PhD

“So, what was your PhD thesis about?” is a common question people ask me when they discover I’m one of the numerous Big Ideas folks who have one. I usually make a hash of answering it, and make it sound as if I didn’t really know what I was doing, which I didn’t, but that isn’t the impression I’m usually trying to give. So here’s what I’d say to someone fairly patient if they asked me and I had my wits about me.

My starting-point was the assumption that aesthetics is about value, and so in order to have an aesthetic theory of music you needed an account of how music can acquire value. I wrote a detailed transposition of Danto’s institutional theory of value into the musical domain (I was not the first to do this) and used this as the basis for a resolution of the two key ontological problems music throws up: first, how to differentiate music from mere sounds and, second, how to account for the relationship between a composition and its performances. These are classical problems in analytical aesthetics. I didn’t pretend to have resolved them once and for all (or perhaps I did; I was only twenty or so; but I wouldn’t be that presumptuous now). It did, though, at least give me a definition I could work with given my assumptions.

So far, so much analytical philosophy, although I do get a bit of Peirce in when talking about compositions vs performances (and recordings). The next step is to ask where the value resides. A lot of people say it has to do with meaning — that music’s value is that it communicates in some way or another. So I spend a very long chapter dismissing a succession of claims, mostly by musicologists rather than philosophers, about how and what music might communicate. I’m as satisfied now as I was then that music can’t do this in the ways musicologists have traditionally thought it can.

So then I’m stuck, because I’ve dismissed every theory of musical meaning I can find, yet I’m sure (a) that people really do describe music as meaningful, and (b) that these meanings must be intimately tied up with our ascriptions of value to music. Here’s where I take a leap and propose a theory, and also switch sides from the Analytic to the Continental side of the corridor.

My theory is this: contrary to Kant, music is best understood as something useful. It can serve all kinds of purposes: you can march to it, dance to it, be scared by it in a horror movie, annoy your neighbours with it, assert your membership of a group with it or even sit in a concert hall and listen to it as an aesthetic experience. I suggest we might look at all of these — including the last one — as uses, and value music in relation to its fitness for the purpose for which it’s being used.

This fitness isn’t objective, but is directly related to the expectations of the people involved.
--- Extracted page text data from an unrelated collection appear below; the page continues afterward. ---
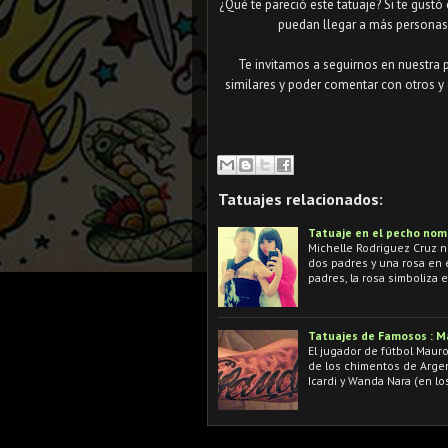
¿Qué te pareció este tatuaje? Si te gustó
puedan llegar a más personas 
Te invitamos a seguirnos en nuestra 
similares y poder comentar con otros y 
Tatuajes relacionados:
Tatuaje en el pecho nomb
Michelle Rodriguez Cruz n
dos padres y una rosa en el
padres, la rosa simboliza 
Tatuajes de Famosos : Ma
El jugador de fútbol Mauro
de los chimentos de Argen
Icardi y Wanda Nara (en lo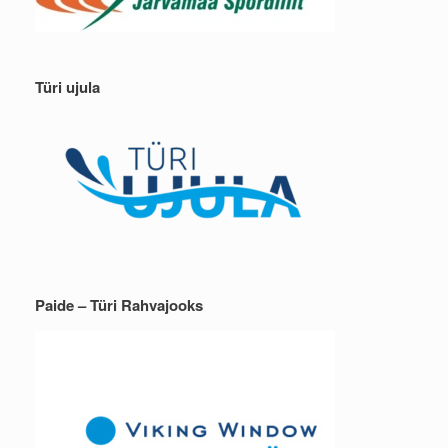
Türi ujula
Paide – Türi Rahvajooks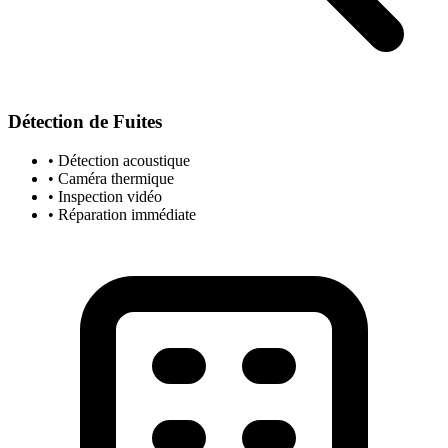
Détection de Fuites
• Détection acoustique
• Caméra thermique
• Inspection vidéo
• Réparation immédiate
As I point out, if you want to dance, no music is more suitable than John Cage, because you can’t go wrong. There’s no intrinsic, physical reason to prefer music with a regular beat. We prefer it because it’s what we’ve come to expect; in other words, the use-values of various aspects of a piece of music in a particular context are based on tradition.

To thrash this out I primarily use two things: Heidegger’s theory of equipment from Being and Time and Adorno’s theory about classical music (which I mostly turn against him, despite the overall tone of my project being very Adorno-friendly). I also have a go at turning this into a proper semiotic theory using some bits of Griemas, although that’s inevitably a bit sketchy. I think I might be able to make it work, though, were it a project I was still interested in pursuing.

And that’s it. So in a nutshell my thesis argues that:

  • What counts as music is socially constructed, and there’s an “artworld” of more or less powerful people who play a larger role in it than you or I do.
  • Music doesn’t express emotions or communicate anything else — at least not intrinsically. We do, though, read meanings into it.
  • Music isn’t something that floats about on its own: it exists in a network of things that we use in order to get things done.
  • Those uses associate music with other things, and this is how music acquires meanings.
  • Those uses and meanings together are the basis for the values we ascribe to music.

And that, in a nutshell, is what my PhD thesis was about.